Exercise aim.
Write the listing out again word for word, excluding any pictures.

Data provided.
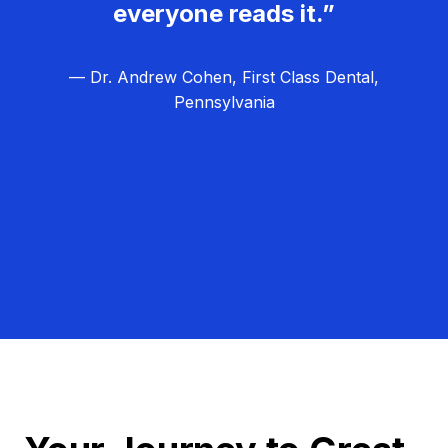
everyone reads it.”
— Dr. Andrew Cohen, First Class Dental,
Pennsylvania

Reply.
everyone reads it.”
— Dr. Andrew Cohen, First Class Dental,
Pennsylvania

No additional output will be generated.